What to produce:
Your answer should be every line with the word "Badia", copied from the data below.

Records shown:

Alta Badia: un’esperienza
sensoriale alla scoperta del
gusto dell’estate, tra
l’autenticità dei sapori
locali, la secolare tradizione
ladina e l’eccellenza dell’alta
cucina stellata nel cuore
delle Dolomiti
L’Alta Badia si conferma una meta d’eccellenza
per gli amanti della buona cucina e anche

Answer section:
Alta Badia: un’esperienza
L’Alta Badia si conferma una meta d’eccellenza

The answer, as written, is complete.